In opposition, the People argue that "as part of the plea bargaining process on a plea to the top count of the indictment, manslaughter in the first degree, and in exchange for an eminently favorable plea, defendant agreed to withdraw a CPL 440.10 motion directed at the lesser weapon count, alleging precisely the same claim and arguments set forth here," thereby precluding the re-assertion of the same claims in this motion (Memorandum of Law at 1). According to the People, in exchange for Defendant's plea to the top count and for withdrawing his CPL § 440.10 motion, he received 6 years' imprisonment to run concurrent to his prior sentence of 2'/3 to 7 years for the weapons count. As such, Defendant did not face any additional prison time by pleading guilty (Memorandum of Law at 1-2). Defendant also waived his right to appeal (Memorandum of Law at 2). The People argue further that viewing the matter as a whole and examining all the actions counsel took on Defendant's behalf, Defendant has failed to meet his burden of demonstrating that trial counsel provided ineffective assistance of counsel. In addition, there is no basis in law to support the charge of justification as it pertains to a weapons charge and thus, there is no merit to a claim that counsel failed to investigate or proffer as a defense that Defendant possessed the knife lawfully or used it in self-defense or request a jury charge on justification and/or temporary lawful possession. Finally, the People assert that Defendant's remaining claims must be dismissed because they are either record-based or bare allegations that fail to set forth a basis for relief.
Legal Analysis
The fundamental purpose of CPL § 440.10 is to provide an outlet to raise facts not reflected in the record and not known at the time of judgment, that could, as a matter of law, undermine the judgment on one of the enumerated grounds set forth in the statute (Matter of Pirro v Cirigliano, 226 A.D.2d 465 [2d Dept 1996]). A judgment of conviction is presumed valid and the party challenging its validity has the burden of coming forward with a prima facie showing sufficient to overcome that presumption in order to avoid summary denial of the motion as facially insufficient (CPL § 440.30[4]; People v Clemmons, 177 A.D.3d 899, 900 [2d Dept 2019] ["In moving to vacate a judgment of conviction, a defendant must come forward with allegations that raise a triable issue of fact sufficient to challenge the presumed validity of the conviction"]).

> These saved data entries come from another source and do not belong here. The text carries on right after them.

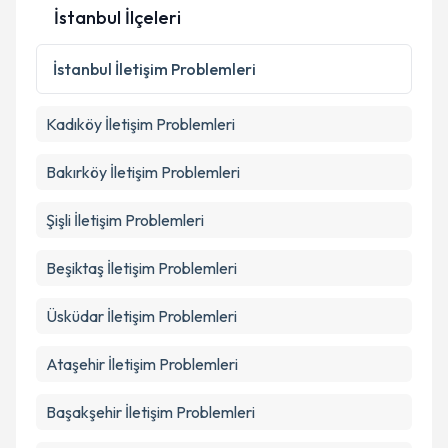
İstanbul İlçeleri
Kişisel verilerimin işlenmesine ilişkin
Aydınlatma
İstanbul
İletişim Problemleri
Metni
'ni okudum ve kişisel verilerimin belirtilen
kapsamda işlenmesini kabul ediyorum.
Kadıköy
İletişim Problemleri
Takvim Talebini Gönder
Bakırköy
İletişim Problemleri
Şişli
İletişim Problemleri
Beşiktaş
İletişim Problemleri
Üsküdar
İletişim Problemleri
Ataşehir
İletişim Problemleri
Başakşehir
İletişim Problemleri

A CPL § 440.10 motion is the appropriate forum for reviewing a claim which relates to matters not on the record (see People v Pastor, 28 N.Y.3d 1089, 1091 [2016]). In determining a CPL § 440.10 motion to vacate, the court must deny a claim which is record based, in that sufficient facts appear on the record for that claim to have been adequately reviewed on appeal (see CPL § 440.10[2][c]). In considering the merits of such a motion, the court may deny it without conducting a hearing if, inter alia, "the motion is based upon the existence or occurrence of facts and the moving papers do not contain sworn allegations substantiating or tending to substantiate all the essential facts" or "an allegation of fact essential to support the motion (i) is contradicted by a court record or other official document, or is made solely by the defendant and is unsupported by any other affidavit or evidence, and (ii), under these and all the other circumstances attending the case, there is no reasonable probability that such allegation is true" (CPL §§ 440.30[4][b]; [d][i]; [d][ii]).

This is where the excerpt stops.